My floor colleagues have provided me with wonderful friendship and support, and I will miss you all. It's trite to say that the Bar is a collegiate way to practice. I note, in particular, Fiona McLeod SC and her family who have come from Melbourne for this ceremonial sitting. I'm happy to have gained Fiona as a friend while we faced headwinds in our respective leadership roles in our State Bar associations. Justice Chrissa Loukas-Karlsson wins the prize for furthest distance travelled having changed her plans and flown back from Sweden. Thank you, sister.

But this room is full of friends from Summer Hill - sorry - Summer Hill share house days, from my studying and teaching days at UTS, from Mothers Group and Darlo Public School, and High School Mums, Pilates practitioners, neighbours, Wordlers, triviateers, my bike wife, and many lawyers who have made the journey from instructors and colleagues to friends. And I would be here forever if we named you all. So I'm particularly happy to see so many women practitioners, and indeed children of women practitioners - enjoy the morning tea - who've come along today to welcome me.

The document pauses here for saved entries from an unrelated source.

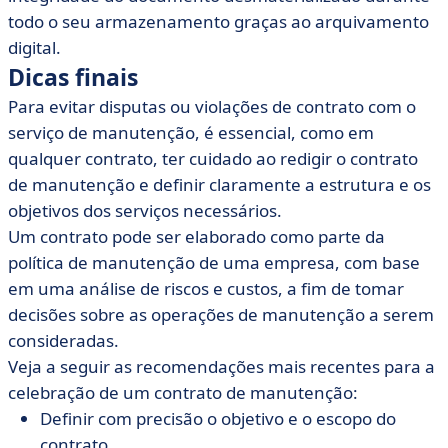
todo o seu armazenamento graças ao arquivamento
digital.
Dicas finais
Para evitar disputas ou violações de contrato com o
serviço de manutenção, é essencial, como em
qualquer contrato, ter cuidado ao redigir o contrato
de manutenção e definir claramente a estrutura e os
objetivos dos serviços necessários.
Um contrato pode ser elaborado como parte da
política de manutenção de uma empresa, com base
em uma análise de riscos e custos, a fim de tomar
decisões sobre as operações de manutenção a serem
consideradas.
Veja a seguir as recomendações mais recentes para a
celebração de um contrato de manutenção:
Definir com precisão o objetivo e o escopo do
contrato,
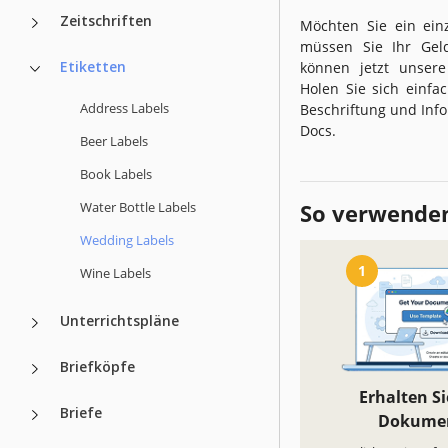
Zeitschriften
Möchten Sie ein einz
müssen Sie Ihr Geld
Etiketten
können jetzt unsere
Holen Sie sich einfa
Address Labels
Beschriftung und Inf
Docs.
Beer Labels
Book Labels
Water Bottle Labels
So verwenden
Wedding Labels
1
Wine Labels
Unterrichtspläne
Briefköpfe
Erhalten Si
Briefe
Dokume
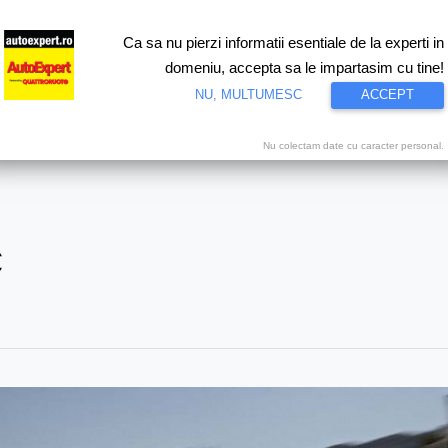
Ca sa nu pierzi informatii esentiale de la experti in
ri
Test drive
Eco
Motorsport
Proiecte speciale
Video
domeniu, accepta sa le impartasim cu tine!
NU, MULTUMESC
ACCEPT
Nu colectam date cu caracter personal.
C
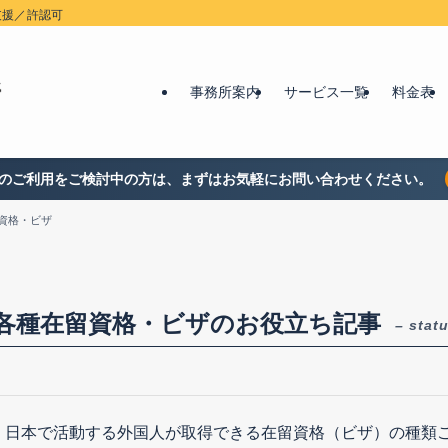
支援／許認可
事務所案内
サービス一覧
料金表
のご利用をご検討中の方は、まずはお気軽にお問い合わせください。
資格・ビザ
各種在留資格・ビザのお役立ち記事
– stat
日本で活動する外国人が取得できる在留資格（ビザ）の種類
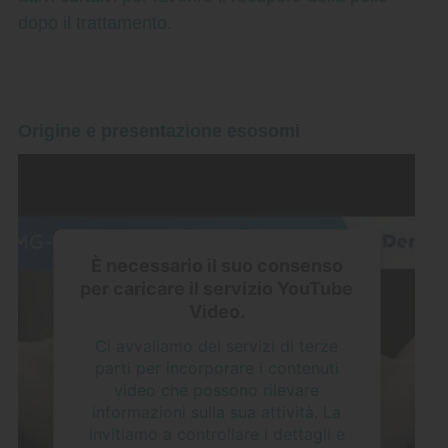
dopo il trattamento.
Origine e presentazione esosomi
È necessario il suo consenso
per caricare il servizio YouTube
Video.
Ci avvaliamo dei servizi di terze
parti per incorporare i contenuti
video che possono rilevare
informazioni sulla sua attività. La
invitiamo a controllare i dettagli e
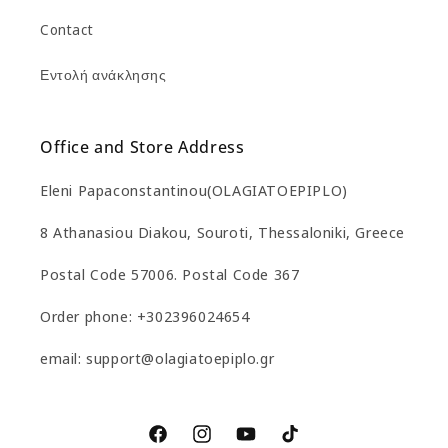
Contact
Εντολή ανάκλησης
Office and Store Address
Eleni Papaconstantinou(OLAGIATOEPIPLO)
8 Athanasiou Diakou, Souroti, Thessaloniki, Greece
Postal Code 57006. Postal Code 367
Order phone: +302396024654
email: support@olagiatoepiplo.gr
Facebook
Instagram
YouTube
TikTok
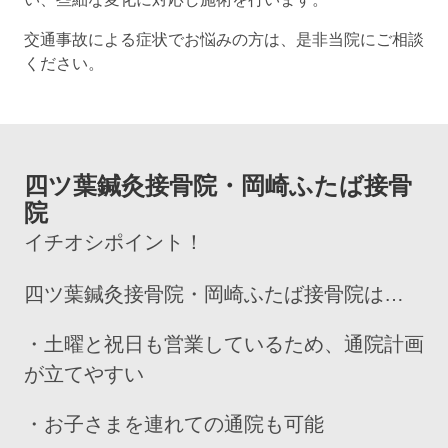
交通事故による症状でお悩みの方は、是非当院にご相談
ください。
四ツ葉鍼灸接骨院・岡崎ふたば接骨
院
イチオシポイント！
四ツ葉鍼灸接骨院・岡崎ふたば接骨院は…
・土曜と祝日も営業しているため、通院計画
が立てやすい
・お子さまを連れての通院も可能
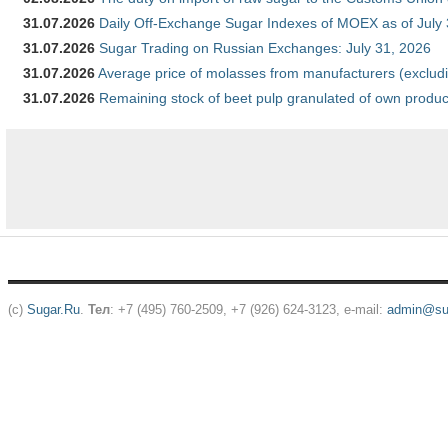
31.07.2026
Daily Off-Exchange Sugar Indexes of MOEX as of July
31.07.2026
Sugar Trading on Russian Exchanges: July 31, 2026
31.07.2026
Average price of molasses from manufacturers (exclud
31.07.2026
Remaining stock of beet pulp granulated of own produc
(c)
Sugar.Ru
.
Тел
: +7 (495) 760-2509, +7 (926) 624-3123, e-mail:
admin@sug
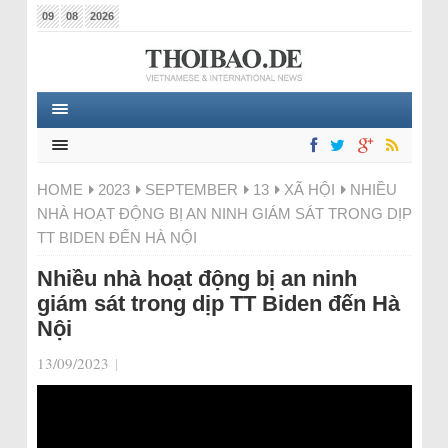
09
08
2026
HOME
2023
SEPTEMBER
13
XÃ HỘI
NHIỀU
NHÀ HOẠT ĐỘNG BỊ AN NINH GIÁM SÁT TRONG DỊP
TT BIDEN ĐẾN HÀ NỘI
Nhiều nhà hoạt động bị an ninh
giám sát trong dịp TT Biden đến Hà
Nội
13/09/2023
|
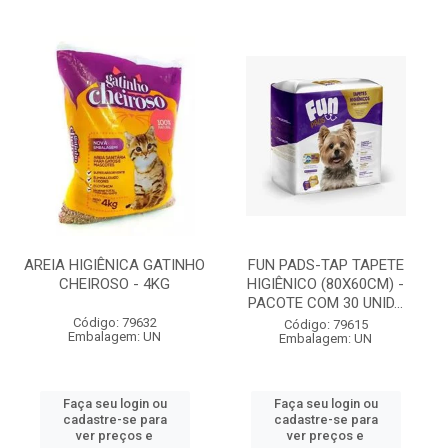
AREIA HIGIÊNICA GATINHO
FUN PADS-TAP TAPETE
CHEIROSO - 4KG
HIGIÊNICO (80X60CM) -
PACOTE COM 30 UNID...
Código: 79632
Código: 79615
Embalagem: UN
Embalagem: UN
Faça seu login ou
Faça seu login ou
cadastre-se para
cadastre-se para
ver preços e
ver preços e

As my second favourite songwriter, Taylor Swift, said - don't laugh. She's amazing - "I've had the time of my life fighting dragons with you". As much as I will miss the Bar, its camaraderie and its intellectual stimulation, I am already enjoying this new post-dragon-fighting chapter and I am looking forward to being part of a different institution undergoing a change for the better. Thank you.

COLLIER J: Thank you, your Honour. As Justice Needham has already mentioned, the Federal Court will be putting on morning tea. We're about to adjourn. The Court Officer will give you the details of where to go. I look forward to seeing you all there.